Saved entries
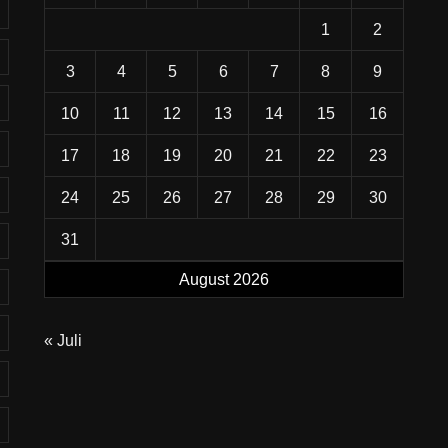
1
2
3
4
5
6
7
8
9
10
11
12
13
14
15
16
17
18
19
20
21
22
23
24
25
26
27
28
29
30
31
August 2026
« Juli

Work item: Reproduce every record above exactly, omitting the pictures.

Solution:
1
2
3
4
5
6
7
8
9
10
11
12
13
14
15
16
17
18
19
20
21
22
23
24
25
26
27
28
29
30
31
August 2026
« Juli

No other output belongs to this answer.